If you work for a big power company or a government agency there are apparently two excuses that will get you out of absolutely any possible trouble.
1. I can’t find it. 2. I can’t remember.
KEPCO claims they can not find a sketch of fault lines and photographs requested by the government to determine the seismic risk at the Oi nuclear plant. Professor Mitsuhisa Watanabe, tectonic geomorphologist at Toyo University in Tokyo has shown there could be active faults under the Oi nuclear plant set to restart this Sunday. The fault likely sits under the emergency water intake system, a critical piece of safety equipment. The professor said this about the government looking the other way on the known seismic risk at the plant.
“The expertise and neutrality of experts advising Japan’s Nuclear Industrial Safety Agency are highly questionable,”
Professor Watanabe and members of the national diet toured the area at Oi yesterday. The professor said it would take about one day to dig the area, inspect the fault and fill it back in. A member of the government backed committee to review Oi’s safety said this earlier this week.

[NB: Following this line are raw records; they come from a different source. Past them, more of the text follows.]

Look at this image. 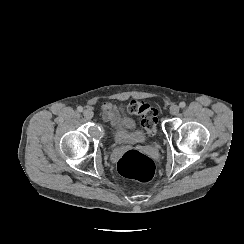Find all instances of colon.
Segmentation results:
<instances>
[{"mask_svg":"<svg viewBox=\"0 0 244 244\" xmlns=\"http://www.w3.org/2000/svg\"><path fill=\"white\" fill-rule=\"evenodd\" d=\"M132 115L141 117V125L146 135L150 138L157 134V111L149 108L146 102H132L127 108ZM118 170L123 177L149 182L155 174L154 161L137 151L131 150L124 153L118 163Z\"/></svg>","mask_w":244,"mask_h":244,"instance_id":"obj_1","label":"colon"}]
</instances>
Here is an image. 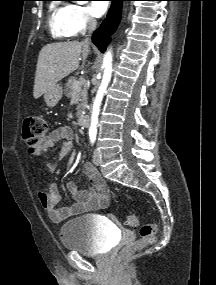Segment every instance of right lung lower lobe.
Returning <instances> with one entry per match:
<instances>
[{
	"label": "right lung lower lobe",
	"instance_id": "right-lung-lower-lobe-1",
	"mask_svg": "<svg viewBox=\"0 0 216 285\" xmlns=\"http://www.w3.org/2000/svg\"><path fill=\"white\" fill-rule=\"evenodd\" d=\"M112 5L107 15V18L103 21L100 28L97 29L93 36L92 41L98 47L101 52L106 50L108 43L111 40V34L116 30L120 18L122 2L126 0H111Z\"/></svg>",
	"mask_w": 216,
	"mask_h": 285
}]
</instances>
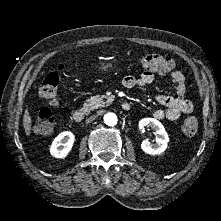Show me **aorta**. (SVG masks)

“It is necessary to make an onsite examination of the shattered faults once more. We have only seen part of the past inspection records. We need to examine all of the information.”
Katsuhiko Ishibashi, a seismologist at Kobe University said that “seismic modeling by Japan’s nuclear regulator did not properly take into account active fault lines near the Ohi plant.”
“The stress tests and new safety guidelines for restarting nuclear power plants both allow for accidents at plants to occur,” Ishibashi told reporters. “Instead of making standards more strict, they both represent a severe setback in safety standards.”
What will happen next remains to be seen.